MFC r343918: Teach /etc/rc.d/growfs how to handle systems running ZFS.

[FreeBSD/FreeBSD.git] / contrib / llvm / lib / Target / Mips / MipsHazardSchedule.cpp

//===- MipsHazardSchedule.cpp - Workaround pipeline hazards ---------------===//
//
//                     The LLVM Compiler Infrastructure
//
// This file is distributed under the University of Illinois Open Source
// License. See LICENSE.TXT for details.
//
//===----------------------------------------------------------------------===//
/// \file
/// This pass is used to workaround certain pipeline hazards. For now, this
/// covers compact branch hazards. In future this pass can be extended to other
/// pipeline hazards, such as various MIPS1 hazards, processor errata that
/// require instruction reorganization, etc.
///
/// This pass has to run after the delay slot filler as that pass can introduce
/// pipeline hazards, hence the existing hazard recognizer is not suitable.
///
/// Hazards handled: forbidden slots for MIPSR6.
///
/// A forbidden slot hazard occurs when a compact branch instruction is executed
/// and the adjacent instruction in memory is a control transfer instruction
/// such as a branch or jump, ERET, ERETNC, DERET, WAIT and PAUSE.
///
/// For example:
///
/// 0x8004      bnec    a1,v0,<P+0x18>
/// 0x8008      beqc    a1,a2,<P+0x54>
///
/// In such cases, the processor is required to signal a Reserved Instruction
/// exception.
///
/// Here, if the instruction at 0x8004 is executed, the processor will raise an
/// exception as there is a control transfer instruction at 0x8008.
///
/// There are two sources of forbidden slot hazards:
///
/// A) A previous pass has created a compact branch directly.
/// B) Transforming a delay slot branch into compact branch. This case can be
///    difficult to process as lookahead for hazards is insufficient, as
///    backwards delay slot fillling can also produce hazards in previously
///    processed instuctions.
///
//===----------------------------------------------------------------------===//

#include "Mips.h"
#include "MipsInstrInfo.h"
#include "MipsSubtarget.h"
#include "llvm/ADT/Statistic.h"
#include "llvm/CodeGen/MachineBasicBlock.h"
#include "llvm/CodeGen/MachineFunction.h"
#include "llvm/CodeGen/MachineFunctionPass.h"
#include "llvm/CodeGen/MachineInstrBuilder.h"
#include <algorithm>
#include <iterator>
#include <utility>

using namespace llvm;

#define DEBUG_TYPE "mips-hazard-schedule"

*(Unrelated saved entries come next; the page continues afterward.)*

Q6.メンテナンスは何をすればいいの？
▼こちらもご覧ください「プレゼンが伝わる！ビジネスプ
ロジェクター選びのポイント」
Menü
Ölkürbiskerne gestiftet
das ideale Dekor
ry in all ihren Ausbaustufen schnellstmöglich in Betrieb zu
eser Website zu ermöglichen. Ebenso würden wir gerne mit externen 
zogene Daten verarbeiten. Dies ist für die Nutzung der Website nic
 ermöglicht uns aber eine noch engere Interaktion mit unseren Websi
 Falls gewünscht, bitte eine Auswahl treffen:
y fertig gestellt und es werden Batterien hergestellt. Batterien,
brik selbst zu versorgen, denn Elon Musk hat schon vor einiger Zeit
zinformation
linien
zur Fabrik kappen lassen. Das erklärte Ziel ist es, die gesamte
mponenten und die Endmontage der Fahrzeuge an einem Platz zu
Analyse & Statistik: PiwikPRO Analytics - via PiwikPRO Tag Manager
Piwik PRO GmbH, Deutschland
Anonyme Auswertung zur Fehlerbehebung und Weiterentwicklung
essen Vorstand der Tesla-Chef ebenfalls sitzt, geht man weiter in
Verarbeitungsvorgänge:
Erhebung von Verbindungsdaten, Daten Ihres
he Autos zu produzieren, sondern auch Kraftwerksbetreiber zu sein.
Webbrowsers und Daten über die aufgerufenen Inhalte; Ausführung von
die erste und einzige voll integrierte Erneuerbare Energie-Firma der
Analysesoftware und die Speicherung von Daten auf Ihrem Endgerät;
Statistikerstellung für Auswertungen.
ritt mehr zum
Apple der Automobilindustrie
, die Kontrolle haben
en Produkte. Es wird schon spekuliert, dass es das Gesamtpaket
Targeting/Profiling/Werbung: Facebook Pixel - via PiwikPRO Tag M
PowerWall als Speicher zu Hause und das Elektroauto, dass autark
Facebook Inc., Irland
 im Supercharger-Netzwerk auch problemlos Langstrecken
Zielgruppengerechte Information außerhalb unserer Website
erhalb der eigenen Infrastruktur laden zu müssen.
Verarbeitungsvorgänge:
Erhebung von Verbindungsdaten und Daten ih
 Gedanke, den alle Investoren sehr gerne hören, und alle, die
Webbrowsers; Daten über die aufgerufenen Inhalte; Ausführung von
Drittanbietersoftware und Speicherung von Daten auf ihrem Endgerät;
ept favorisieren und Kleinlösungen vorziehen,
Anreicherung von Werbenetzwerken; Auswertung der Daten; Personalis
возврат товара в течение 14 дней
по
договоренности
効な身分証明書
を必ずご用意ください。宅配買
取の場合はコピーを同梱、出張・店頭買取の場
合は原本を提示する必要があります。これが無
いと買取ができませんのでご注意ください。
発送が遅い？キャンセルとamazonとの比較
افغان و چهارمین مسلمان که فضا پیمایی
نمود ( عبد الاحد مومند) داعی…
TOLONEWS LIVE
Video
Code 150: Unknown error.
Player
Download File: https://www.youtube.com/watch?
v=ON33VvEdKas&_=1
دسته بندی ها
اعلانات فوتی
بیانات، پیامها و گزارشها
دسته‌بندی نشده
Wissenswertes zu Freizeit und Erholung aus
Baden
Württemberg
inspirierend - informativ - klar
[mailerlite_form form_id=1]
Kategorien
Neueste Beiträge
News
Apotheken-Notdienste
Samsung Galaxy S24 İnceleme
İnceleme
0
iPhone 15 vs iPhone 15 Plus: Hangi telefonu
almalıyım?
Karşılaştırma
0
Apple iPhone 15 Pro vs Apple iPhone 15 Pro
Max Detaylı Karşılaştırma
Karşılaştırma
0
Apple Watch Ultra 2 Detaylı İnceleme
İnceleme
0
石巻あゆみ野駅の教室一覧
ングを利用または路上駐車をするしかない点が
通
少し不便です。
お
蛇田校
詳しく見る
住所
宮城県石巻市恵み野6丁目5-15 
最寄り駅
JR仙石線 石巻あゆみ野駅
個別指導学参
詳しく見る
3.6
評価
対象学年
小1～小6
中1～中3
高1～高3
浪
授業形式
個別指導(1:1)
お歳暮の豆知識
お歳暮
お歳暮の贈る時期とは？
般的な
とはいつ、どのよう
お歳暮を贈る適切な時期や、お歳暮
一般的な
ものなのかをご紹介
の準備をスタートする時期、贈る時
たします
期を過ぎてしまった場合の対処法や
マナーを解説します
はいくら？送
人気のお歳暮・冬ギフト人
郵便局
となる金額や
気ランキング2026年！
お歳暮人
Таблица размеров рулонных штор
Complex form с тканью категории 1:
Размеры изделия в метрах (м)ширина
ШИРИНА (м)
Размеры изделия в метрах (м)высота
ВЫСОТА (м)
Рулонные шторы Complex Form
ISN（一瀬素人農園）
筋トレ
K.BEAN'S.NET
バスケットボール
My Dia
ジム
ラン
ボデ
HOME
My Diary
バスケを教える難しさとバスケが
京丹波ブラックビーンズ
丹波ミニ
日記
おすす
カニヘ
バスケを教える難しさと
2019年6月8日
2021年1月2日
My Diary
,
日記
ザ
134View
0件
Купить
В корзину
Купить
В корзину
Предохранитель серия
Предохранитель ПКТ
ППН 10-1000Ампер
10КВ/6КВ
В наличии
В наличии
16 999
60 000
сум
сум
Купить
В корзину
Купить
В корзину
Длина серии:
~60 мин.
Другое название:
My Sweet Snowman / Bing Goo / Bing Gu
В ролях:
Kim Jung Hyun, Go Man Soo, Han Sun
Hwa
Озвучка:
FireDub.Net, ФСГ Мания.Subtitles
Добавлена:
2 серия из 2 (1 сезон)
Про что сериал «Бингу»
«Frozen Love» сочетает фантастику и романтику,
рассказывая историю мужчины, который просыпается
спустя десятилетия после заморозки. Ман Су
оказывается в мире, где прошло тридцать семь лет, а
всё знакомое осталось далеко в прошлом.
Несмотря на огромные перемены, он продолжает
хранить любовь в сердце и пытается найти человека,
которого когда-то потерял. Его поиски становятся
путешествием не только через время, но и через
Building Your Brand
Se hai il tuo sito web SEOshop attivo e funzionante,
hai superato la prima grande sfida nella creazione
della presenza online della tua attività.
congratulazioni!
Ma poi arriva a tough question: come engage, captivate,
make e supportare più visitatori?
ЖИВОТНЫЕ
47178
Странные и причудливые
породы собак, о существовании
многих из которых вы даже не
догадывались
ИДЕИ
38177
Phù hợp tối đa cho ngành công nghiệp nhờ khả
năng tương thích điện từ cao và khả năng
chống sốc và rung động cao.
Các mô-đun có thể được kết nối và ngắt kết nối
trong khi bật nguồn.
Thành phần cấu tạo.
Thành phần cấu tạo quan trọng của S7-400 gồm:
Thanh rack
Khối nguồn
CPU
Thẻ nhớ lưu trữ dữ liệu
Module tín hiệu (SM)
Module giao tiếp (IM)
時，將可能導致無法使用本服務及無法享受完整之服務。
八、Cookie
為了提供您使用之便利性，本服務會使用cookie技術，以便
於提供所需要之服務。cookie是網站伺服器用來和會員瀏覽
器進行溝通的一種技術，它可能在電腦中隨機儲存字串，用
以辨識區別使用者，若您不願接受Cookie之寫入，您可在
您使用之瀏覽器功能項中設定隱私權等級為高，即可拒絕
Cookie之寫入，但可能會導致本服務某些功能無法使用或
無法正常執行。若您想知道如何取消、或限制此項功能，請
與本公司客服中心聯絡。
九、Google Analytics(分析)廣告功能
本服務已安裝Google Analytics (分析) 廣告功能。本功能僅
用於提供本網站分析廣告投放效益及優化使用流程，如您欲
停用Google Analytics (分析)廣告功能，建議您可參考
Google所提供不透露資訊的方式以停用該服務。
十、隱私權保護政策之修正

STATISTIC(NumInsertedNops, "Number of nops inserted");

namespace {

using Iter = MachineBasicBlock::iterator;
using ReverseIter = MachineBasicBlock::reverse_iterator;

class MipsHazardSchedule : public MachineFunctionPass {
public:
  MipsHazardSchedule() : MachineFunctionPass(ID) {}

  StringRef getPassName() const override { return "Mips Hazard Schedule"; }

  bool runOnMachineFunction(MachineFunction &F) override;

  MachineFunctionProperties getRequiredProperties() const override {
    return MachineFunctionProperties().set(
        MachineFunctionProperties::Property::NoVRegs);
  }

private:
  static char ID;
};

} // end of anonymous namespace

char MipsHazardSchedule::ID = 0;

/// Returns a pass that clears pipeline hazards.
FunctionPass *llvm::createMipsHazardSchedule() {
  return new MipsHazardSchedule();
}

// Find the next real instruction from the current position in current basic
// block.
static Iter getNextMachineInstrInBB(Iter Position) {
  Iter I = Position, E = Position->getParent()->end();
  I = std::find_if_not(I, E,
                       [](const Iter &Insn) { return Insn->isTransient(); });

  return I;
}

// Find the next real instruction from the current position, looking through
// basic block boundaries.
static std::pair<Iter, bool> getNextMachineInstr(Iter Position, MachineBasicBlock * Parent) {
  if (Position == Parent->end()) {
    do {
      MachineBasicBlock *Succ = Parent->getNextNode();
      if (Succ != nullptr && Parent->isSuccessor(Succ)) {
        Position = Succ->begin();
        Parent = Succ;
      } else {
        return std::make_pair(Position, true);
      }
    } while (Parent->empty());
  }

  Iter Instr = getNextMachineInstrInBB(Position);
  if (Instr == Parent->end()) {
    return getNextMachineInstr(Instr, Parent);
  }
  return std::make_pair(Instr, false);
}

bool MipsHazardSchedule::runOnMachineFunction(MachineFunction &MF) {

  const MipsSubtarget *STI =
      &static_cast<const MipsSubtarget &>(MF.getSubtarget());

  // Forbidden slot hazards are only defined for MIPSR6 but not microMIPSR6.
  if (!STI->hasMips32r6() || STI->inMicroMipsMode())
    return false;

  bool Changed = false;
  const MipsInstrInfo *TII = STI->getInstrInfo();

  for (MachineFunction::iterator FI = MF.begin(); FI != MF.end(); ++FI) {
    for (Iter I = FI->begin(); I != FI->end(); ++I) {

      // Forbidden slot hazard handling. Use lookahead over state.
      if (!TII->HasForbiddenSlot(*I))
        continue;

      Iter Inst;
      bool LastInstInFunction =
          std::next(I) == FI->end() && std::next(FI) == MF.end();
      if (!LastInstInFunction) {
        std::pair<Iter, bool> Res = getNextMachineInstr(std::next(I), &*FI);
        LastInstInFunction |= Res.second;
        Inst = Res.first;
      }

      if (LastInstInFunction || !TII->SafeInForbiddenSlot(*Inst)) {
        Changed = true;
        MIBundleBuilder(&*I)
            .append(BuildMI(MF, I->getDebugLoc(), TII->get(Mips::NOP)));
        NumInsertedNops++;
      }
    }
  }
  return Changed;
}